▶ _What you have to do_: Please give back each line below unchanged; none of the pictures should appear.

Page images and extracted text:
+-------+

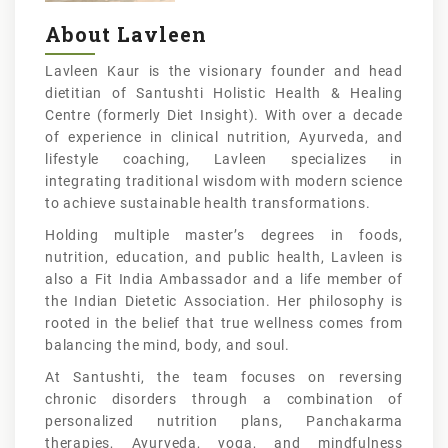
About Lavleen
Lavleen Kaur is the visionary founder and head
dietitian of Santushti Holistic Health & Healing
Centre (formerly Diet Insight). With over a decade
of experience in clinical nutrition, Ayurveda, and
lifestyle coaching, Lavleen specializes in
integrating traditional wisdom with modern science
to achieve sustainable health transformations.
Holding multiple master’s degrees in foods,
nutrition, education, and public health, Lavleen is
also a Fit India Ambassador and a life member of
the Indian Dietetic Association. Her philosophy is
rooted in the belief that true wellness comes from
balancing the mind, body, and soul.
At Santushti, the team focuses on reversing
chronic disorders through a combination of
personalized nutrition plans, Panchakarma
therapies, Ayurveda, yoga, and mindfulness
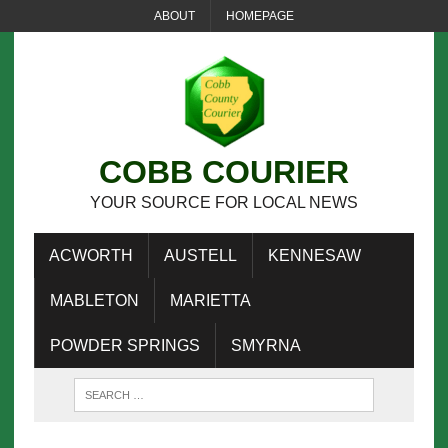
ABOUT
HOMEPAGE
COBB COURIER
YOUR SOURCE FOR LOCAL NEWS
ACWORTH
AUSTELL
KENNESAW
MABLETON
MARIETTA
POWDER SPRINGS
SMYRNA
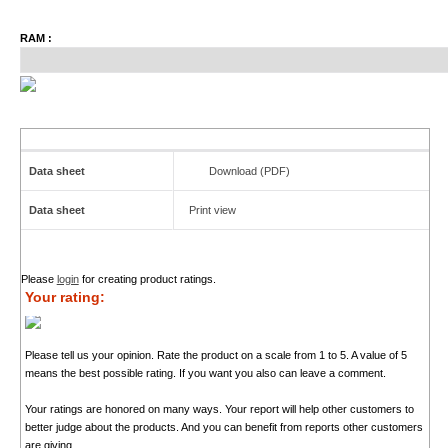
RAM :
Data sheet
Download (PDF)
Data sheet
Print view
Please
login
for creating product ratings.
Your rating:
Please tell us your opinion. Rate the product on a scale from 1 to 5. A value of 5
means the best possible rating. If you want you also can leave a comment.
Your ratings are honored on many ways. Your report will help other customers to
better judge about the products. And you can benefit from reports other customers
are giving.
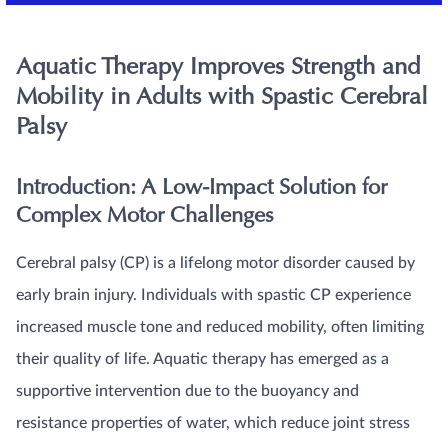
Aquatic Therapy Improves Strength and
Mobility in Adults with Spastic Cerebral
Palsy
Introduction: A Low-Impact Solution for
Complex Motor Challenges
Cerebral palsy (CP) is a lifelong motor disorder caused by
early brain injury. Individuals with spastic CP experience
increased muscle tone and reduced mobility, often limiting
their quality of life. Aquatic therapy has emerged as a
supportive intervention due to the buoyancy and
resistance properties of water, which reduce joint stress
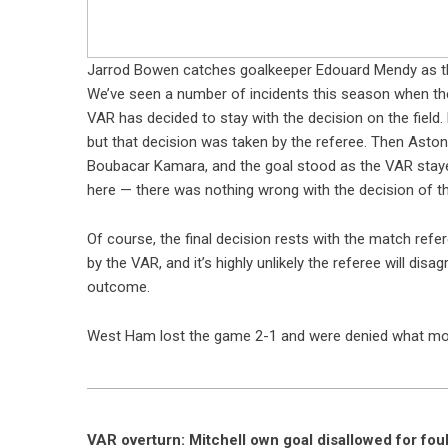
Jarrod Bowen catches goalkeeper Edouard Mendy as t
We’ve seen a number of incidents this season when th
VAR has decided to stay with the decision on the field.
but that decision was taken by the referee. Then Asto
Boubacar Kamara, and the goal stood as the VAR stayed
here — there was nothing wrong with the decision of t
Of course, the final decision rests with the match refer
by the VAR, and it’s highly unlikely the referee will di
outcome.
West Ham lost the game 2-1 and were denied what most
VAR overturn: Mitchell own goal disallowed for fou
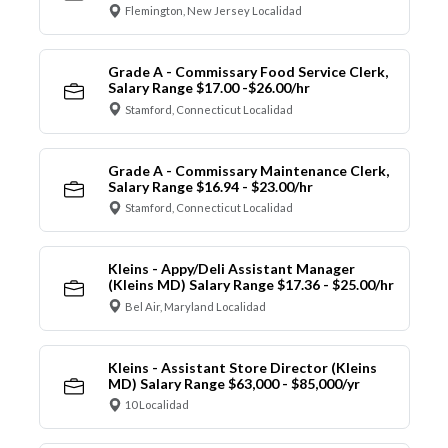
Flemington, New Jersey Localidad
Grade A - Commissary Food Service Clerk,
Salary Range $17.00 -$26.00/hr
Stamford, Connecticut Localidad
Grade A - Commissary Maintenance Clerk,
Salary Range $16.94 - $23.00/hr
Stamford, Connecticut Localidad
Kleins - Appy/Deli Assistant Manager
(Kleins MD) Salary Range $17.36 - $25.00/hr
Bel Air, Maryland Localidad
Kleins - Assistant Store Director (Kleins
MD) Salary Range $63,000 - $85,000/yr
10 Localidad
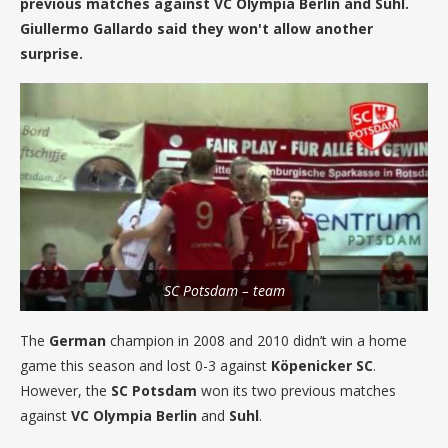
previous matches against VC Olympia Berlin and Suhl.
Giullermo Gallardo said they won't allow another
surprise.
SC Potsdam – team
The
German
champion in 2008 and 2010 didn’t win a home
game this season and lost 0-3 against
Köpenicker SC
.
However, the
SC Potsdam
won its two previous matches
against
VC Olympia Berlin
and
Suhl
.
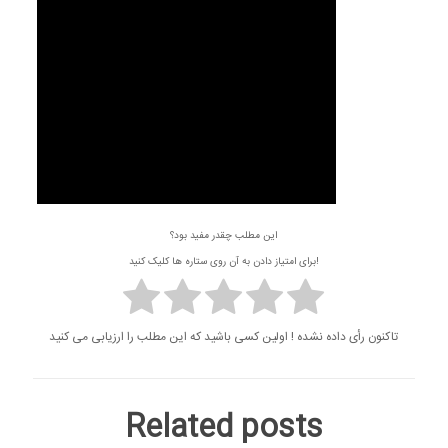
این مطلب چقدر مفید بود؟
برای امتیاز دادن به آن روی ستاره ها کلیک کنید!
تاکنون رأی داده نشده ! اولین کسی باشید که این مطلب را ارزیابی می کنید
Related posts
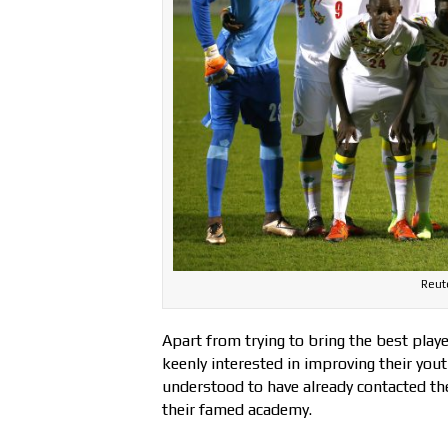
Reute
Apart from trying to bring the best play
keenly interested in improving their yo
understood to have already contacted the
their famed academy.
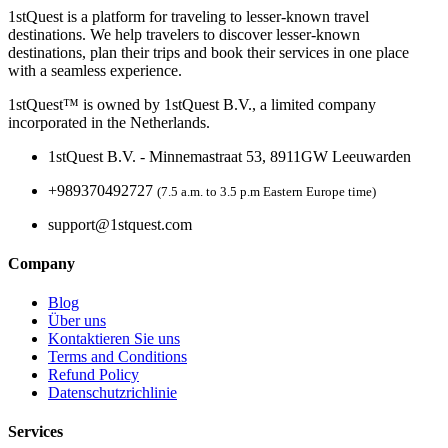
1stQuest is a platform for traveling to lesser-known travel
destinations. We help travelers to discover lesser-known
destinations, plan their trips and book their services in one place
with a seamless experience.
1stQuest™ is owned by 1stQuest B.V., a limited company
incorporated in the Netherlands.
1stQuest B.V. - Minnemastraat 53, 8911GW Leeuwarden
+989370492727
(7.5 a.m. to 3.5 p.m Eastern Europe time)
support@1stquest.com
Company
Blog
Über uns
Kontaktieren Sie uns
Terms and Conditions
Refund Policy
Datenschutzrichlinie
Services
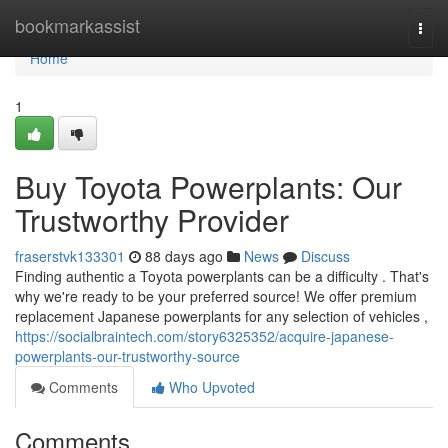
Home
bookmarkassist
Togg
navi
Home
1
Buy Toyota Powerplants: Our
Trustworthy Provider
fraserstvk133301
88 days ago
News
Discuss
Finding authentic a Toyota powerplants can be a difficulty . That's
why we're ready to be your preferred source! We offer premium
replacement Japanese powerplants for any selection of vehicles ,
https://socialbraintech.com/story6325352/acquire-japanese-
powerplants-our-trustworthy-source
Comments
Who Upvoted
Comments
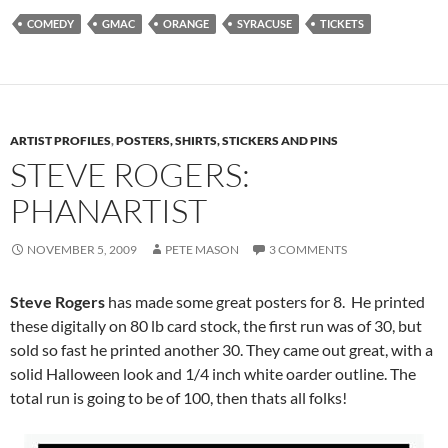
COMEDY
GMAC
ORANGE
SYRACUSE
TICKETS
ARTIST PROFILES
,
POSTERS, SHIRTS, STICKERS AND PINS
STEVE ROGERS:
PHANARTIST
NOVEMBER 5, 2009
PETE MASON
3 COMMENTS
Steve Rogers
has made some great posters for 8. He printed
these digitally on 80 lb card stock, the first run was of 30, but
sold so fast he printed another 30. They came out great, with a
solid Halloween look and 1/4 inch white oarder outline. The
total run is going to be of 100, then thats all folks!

+-------+

▶ _Solution for this exercise_:
About Lavleen
Lavleen Kaur is the visionary founder and head
dietitian of Santushti Holistic Health & Healing
Centre (formerly Diet Insight). With over a decade
of experience in clinical nutrition, Ayurveda, and
lifestyle coaching, Lavleen specializes in
integrating traditional wisdom with modern science
to achieve sustainable health transformations.
Holding multiple master’s degrees in foods,
nutrition, education, and public health, Lavleen is
also a Fit India Ambassador and a life member of
the Indian Dietetic Association. Her philosophy is
rooted in the belief that true wellness comes from
balancing the mind, body, and soul.
At Santushti, the team focuses on reversing
chronic disorders through a combination of
personalized nutrition plans, Panchakarma
therapies, Ayurveda, yoga, and mindfulness
ABOUT
HOMEPAGE
COBB COURIER
YOUR SOURCE FOR LOCAL NEWS
ACWORTH
AUSTELL
KENNESAW
MABLETON
MARIETTA
POWDER SPRINGS
SMYRNA
RAM :
Data sheet
Download (PDF)
Data sheet
Print view
Please
login
for creating product ratings.
Your rating:
Please tell us your opinion. Rate the product on a scale from 1 to 5. A value of 5
means the best possible rating. If you want you also can leave a comment.
Your ratings are honored on many ways. Your report will help other customers to
better judge about the products. And you can benefit from reports other customers
are giving.
Aquatic Therapy Improves Strength and
Mobility in Adults with Spastic Cerebral
Palsy
Introduction: A Low-Impact Solution for
Complex Motor Challenges
Cerebral palsy (CP) is a lifelong motor disorder caused by
early brain injury. Individuals with spastic CP experience
increased muscle tone and reduced mobility, often limiting
their quality of life. Aquatic therapy has emerged as a
supportive intervention due to the buoyancy and
resistance properties of water, which reduce joint stress
Jarrod Bowen catches goalkeeper Edouard Mendy as t
We’ve seen a number of incidents this season when th
VAR has decided to stay with the decision on the field.
but that decision was taken by the referee. Then Asto
Boubacar Kamara, and the goal stood as the VAR stayed
here — there was nothing wrong with the decision of t
Of course, the final decision rests with the match refer
by the VAR, and it’s highly unlikely the referee will di
outcome.
West Ham lost the game 2-1 and were denied what most
VAR overturn: Mitchell own goal disallowed for fou
Flemington, New Jersey Localidad
Grade A - Commissary Food Service Clerk,
Salary Range $17.00 -$26.00/hr
Stamford, Connecticut Localidad
Grade A - Commissary Maintenance Clerk,
Salary Range $16.94 - $23.00/hr
Stamford, Connecticut Localidad
Kleins - Appy/Deli Assistant Manager
(Kleins MD) Salary Range $17.36 - $25.00/hr
Bel Air, Maryland Localidad
Kleins - Assistant Store Director (Kleins
MD) Salary Range $63,000 - $85,000/yr
10 Localidad
previous matches against VC Olympia Berlin and Suhl.
Giullermo Gallardo said they won't allow another
surprise.
SC Potsdam – team
The
German
champion in 2008 and 2010 didn’t win a home
game this season and lost 0-3 against
Köpenicker SC
.
However, the
SC Potsdam
won its two previous matches
against
VC Olympia Berlin
and
Suhl
.
این مطلب چقدر مفید بود؟
برای امتیاز دادن به آن روی ستاره ها کلیک کنید!
تاکنون رأی داده نشده ! اولین کسی باشید که این مطلب را ارزیابی می کنید
Related posts
Reute
Apart from trying to bring the best play
keenly interested in improving their yo
understood to have already contacted the
their famed academy.
1stQuest is a platform for traveling to lesser-known travel
destinations. We help travelers to discover lesser-known
destinations, plan their trips and book their services in one place
with a seamless experience.
1stQuest™ is owned by 1stQuest B.V., a limited company
incorporated in the Netherlands.
1stQuest B.V. - Minnemastraat 53, 8911GW Leeuwarden
+989370492727
(7.5 a.m. to 3.5 p.m Eastern Europe time)
support@1stquest.com
Company
Blog
Über uns
Kontaktieren Sie uns
Terms and Conditions
Refund Policy
Datenschutzrichlinie
Services
Home
bookmarkassist
Togg
navi
Home
1
Buy Toyota Powerplants: Our
Trustworthy Provider
fraserstvk133301
88 days ago
News
Discuss
Finding authentic a Toyota powerplants can be a difficulty . That's
why we're ready to be your preferred source! We offer premium
replacement Japanese powerplants for any selection of vehicles ,
https://socialbraintech.com/story6325352/acquire-japanese-
powerplants-our-trustworthy-source
Comments
Who Upvoted
Comments
COMEDY
GMAC
ORANGE
SYRACUSE
TICKETS
ARTIST PROFILES
,
POSTERS, SHIRTS, STICKERS AND PINS
STEVE ROGERS:
PHANARTIST
NOVEMBER 5, 2009
PETE MASON
3 COMMENTS
Steve Rogers
has made some great posters for 8. He printed
these digitally on 80 lb card stock, the first run was of 30, but
sold so fast he printed another 30. They came out great, with a
solid Halloween look and 1/4 inch white oarder outline. The
total run is going to be of 100, then thats all folks!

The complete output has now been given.